Finance Minister Dr Nigel Clarke, who made the announcement in a statement in the House of Representatives on Tuesday, said the system will achieve several objectives.
“By empowering account holders, it will boost competition within the banking sector, realise essential national digital and financial inclusion goals, while at the same time modernising regulatory oversight,” he outlined.
“This simplification will also boost compliance with anti-money laundering (AML) and countering the financing of terrorism (CFT) laws and regulations across the financial sector. It has advantages for commercial banks too, as, for them, it will result in a significant reduction in operational and administrative costs related to compliance management,” Clarke added.
The finance minister said the move was aimed at addressing and relieving a long-standing pain point for consumers of financial services in Jamaica. He said the initiative has the potential to revolutionise the banking sector and bestow greater power and benefits on financial consumers.
“The idea is to use technology to streamline and thereby simplify the process for opening a bank account. It will also make it easier for every Jamaican wishing to do so, to be able to switch their account to the bank offering the best services and products. Achieving this vision requires the development and implementation of an electronic Know Your Customer or eKYC registry in Jamaica,” Clarke explained.

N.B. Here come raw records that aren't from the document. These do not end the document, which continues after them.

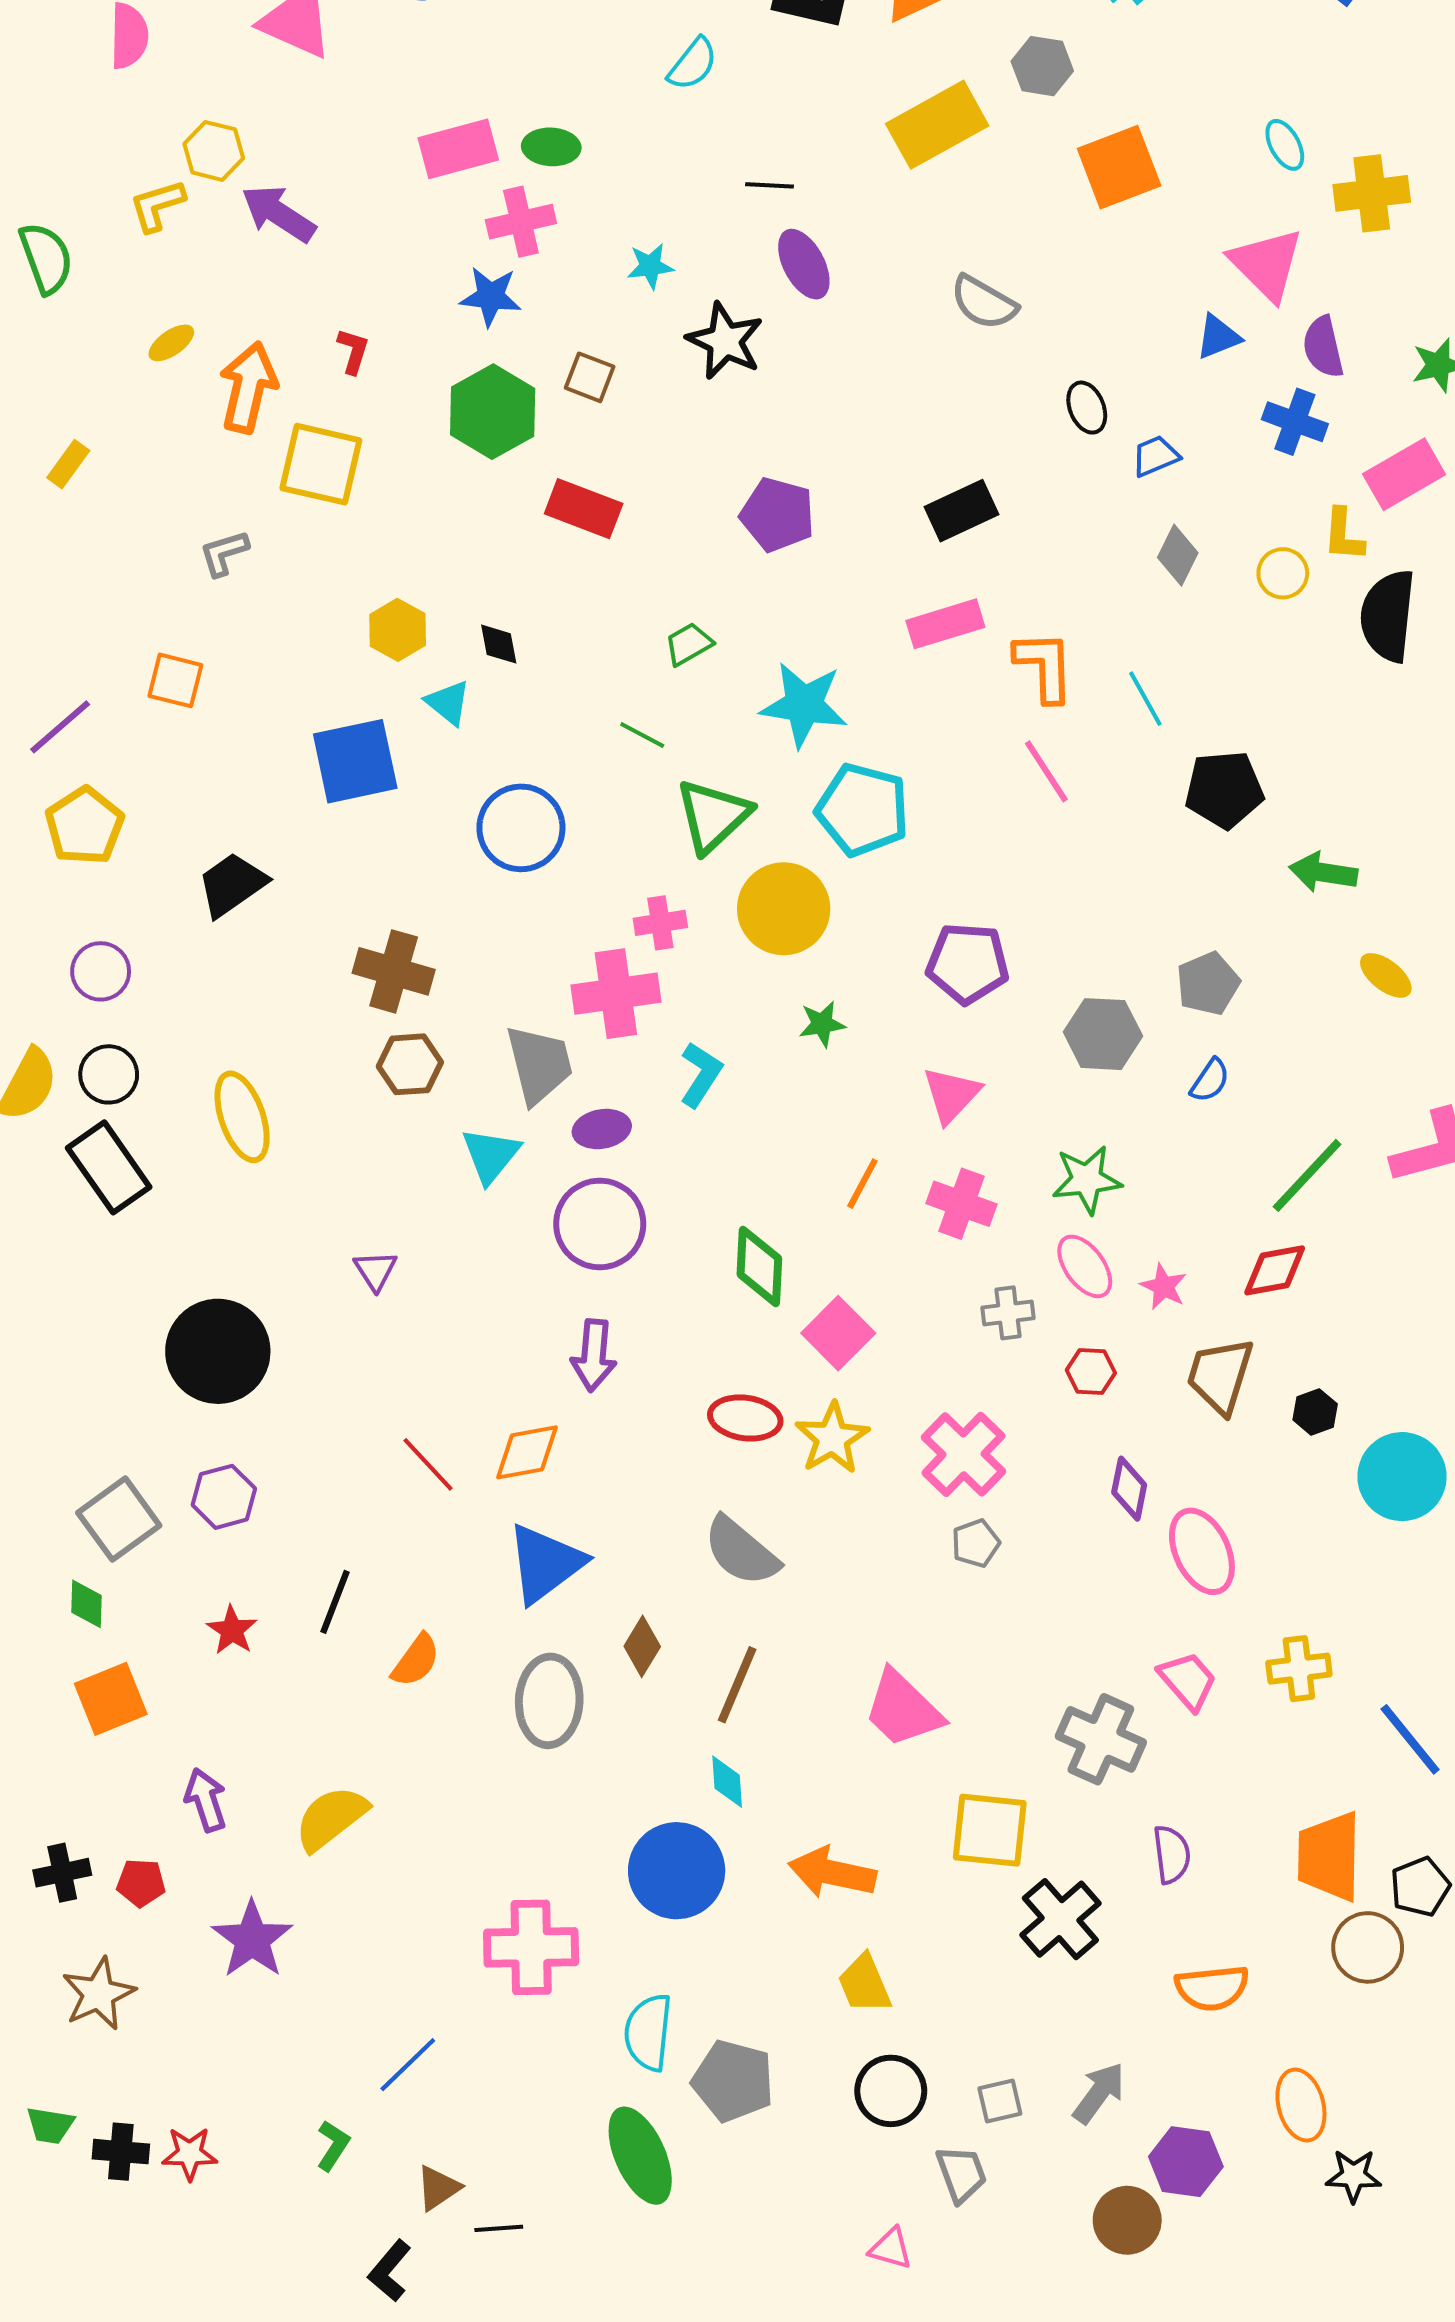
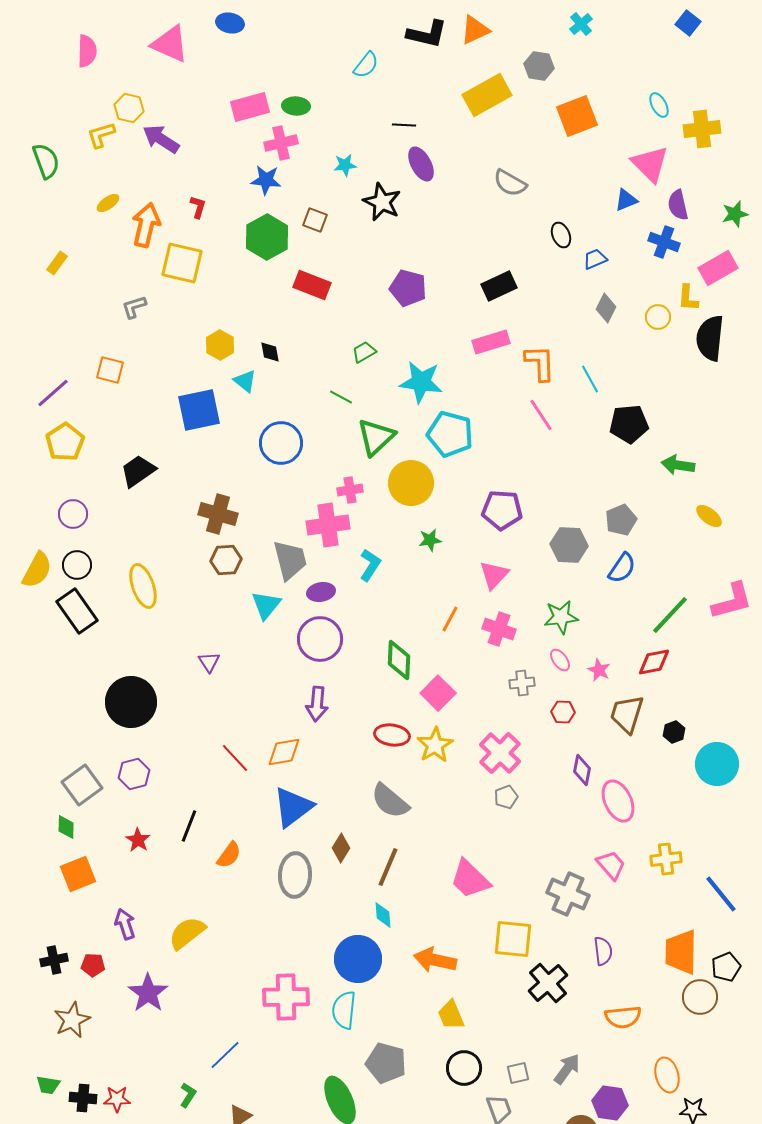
blue semicircle: (1210, 1081) -> (622, 568), size x1.4
pink ellipse: (1085, 1266) -> (560, 660), size x0.7
cyan semicircle: (648, 2032) -> (344, 1010), moved

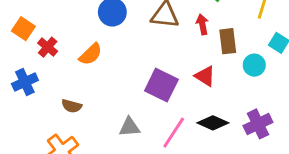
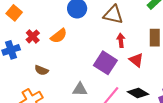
red arrow: (202, 24) -> (121, 40), moved
red cross: (48, 47) -> (33, 36), moved

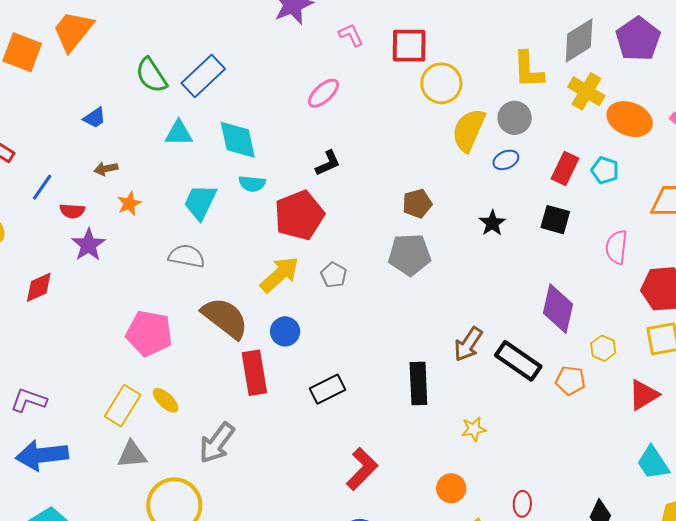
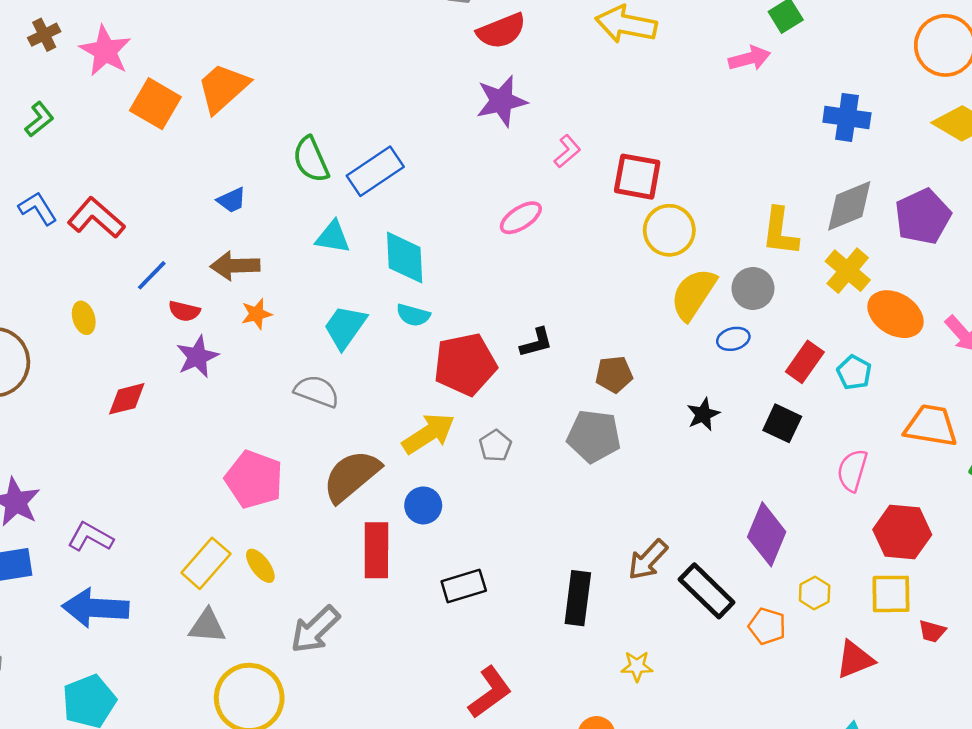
pink L-shape: (351, 35) -> (567, 151), turned 64
black L-shape: (328, 163) -> (536, 343), moved
brown arrow: (106, 169) -> (235, 266), size x1.6
brown semicircle: (225, 318) -> (351, 476), turned -87

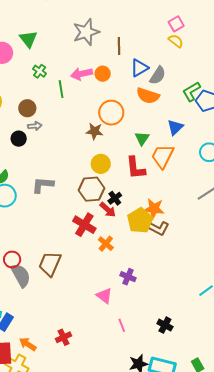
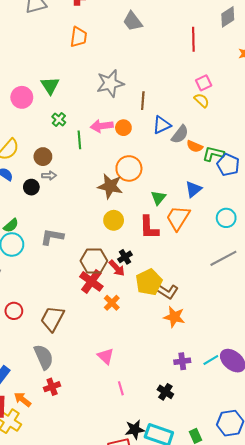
green L-shape: (191, 91) -> (213, 154), turned 40
orange semicircle: (148, 96) -> (195, 146), moved, size x0.7
brown star: (95, 131) -> (110, 186), size x1.4
brown hexagon: (91, 189) -> (94, 261), moved
orange star: (154, 209) -> (174, 317), moved
gray semicircle: (21, 275) -> (44, 357), moved
purple cross: (128, 277) -> (182, 361), moved, turned -35
red cross: (63, 337) -> (52, 387), moved

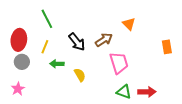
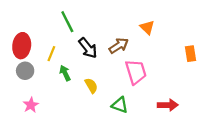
green line: (47, 19) -> (67, 22), moved
green arrow: (57, 64) -> (65, 73), turned 64
pink star: (18, 89) -> (31, 105), moved
green triangle: (124, 92) -> (120, 105), moved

In such a system, the customer information that is required for various banking transactions is stored digitally in a database that is kept securely and confidentially by a central trusted authority. When a customer is conducting business with any financial institution, that institution can access the customer’s information immediately, verify that the person is exactly who they say they are, and complete their transaction in minutes, not days or weeks.
Clarke stressed that the eKYC will be more efficient than the current time-consuming system whereby individuals seeking to open a bank account have to produce various documents in a process that can take days or weeks.
He said the eKYC will achieve a shorter, smoother, simpler and hassle-free experience for the customer. Additionally, Clarke pointed out that by collaborating with deposit-taking institutions and utilising KYC information currently dispersed among public sector entities, the BOJ will utilise opportunities presented by the 2019 amendments to the Proceeds of Crime Act. These amendments facilitate the sharing of KYC information across banks.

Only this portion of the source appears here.